As Curious Quill reaches its first minor landmark of fifty posts, I thought I'd treat you to a boring and self-indulgent examination of the whys and wherefores of my writing. What blogging means to me. And why I'm determined not to succumb to the three-month itch.

When I started writing this last summer, I didn't know what I wanted it to be (note the dodgy url). I knew that I didn't want some sort of horrible online, confessional diary. Nor did I want a bland, unfiltered stream of information. I knew at least that character was important.

Cramming googlable content in would be as evil as foie gras.
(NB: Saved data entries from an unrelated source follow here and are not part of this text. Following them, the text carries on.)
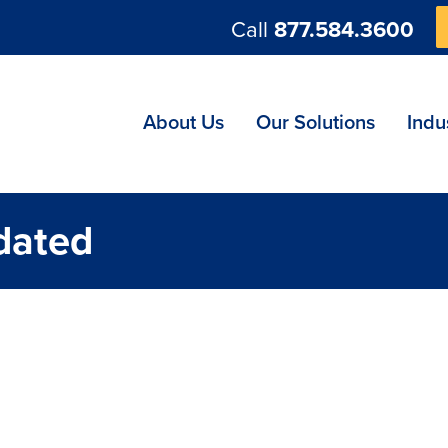
Call
877.584.3600
ng
About Us
Our Solutions
Indu
dated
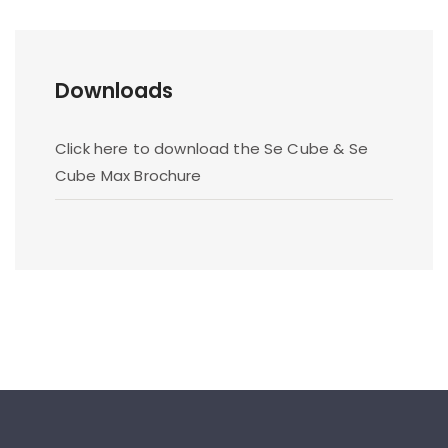
Downloads
Click here to download the Se Cube & Se
Cube Max Brochure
I didn't want to shovel meaningless traffic my way by using keywords like SEX or HOT or JUSTIN TIMBERLAKE. In fact I wasn't that bothered about building up a huge readership, as long as I had one. And as long as some proportion of that readership was anonymous to me. What was important was to have a voice, even if that voice didn't yet have anything to say.

Like most first-time bloggers, I was sucked into the usual traps. Pompous and self-important posts about how wonderful the new world of blogging was, especially now that I was here. Horrendous posts about the weather. Any old crap thrown together in an attempt to avoid the "blahgs". Posts that referenced private jokes that even the left half of my own brain wasn't in on. Too many gimmicks.

And yet, looking through all the dross I've spewed onto these virtual pages over the last eight months, I still reckon it was worth it, if just for those moments when I really had something to say, something to rage against, rant about, praise, something to laugh at or with. Something that excited to me. Some spark.

I won't make any resolutions. No promises about getting better, blogging more, breaking new ground, expanding readership, closing my mind or opening it up. No promises but one: I'm here to stay.

Monday, 17 March 2008

Long, Long, Long


I'm sitting on a train heading South. The chair is uncomfortable and creaks when I move around. In the air is a faintly stale aroma that permeates my clothes and belongings. The picture on the window makes me think of Bill Murray and Dan Ackroyd.

When I look out the window, I see the suck of air from the carriages ahead fighting against a strong headwind. The sun is starting to get higher in the sky, and peers squinting through a break in the clouds.

The trees outside are starting to disappear, being gradually replaced by a vast, threatening expanse of square corners and tarmac brutality, the red bricks of the buildings by the track giving way to giant sheets of tinted glass, in which I catch the reflection of tired eyes. On the horizon ahead looms the choking smog of metropolitan isolation.

The train slows and I get off, but this is not my final destination. I'm just waiting for my next connection.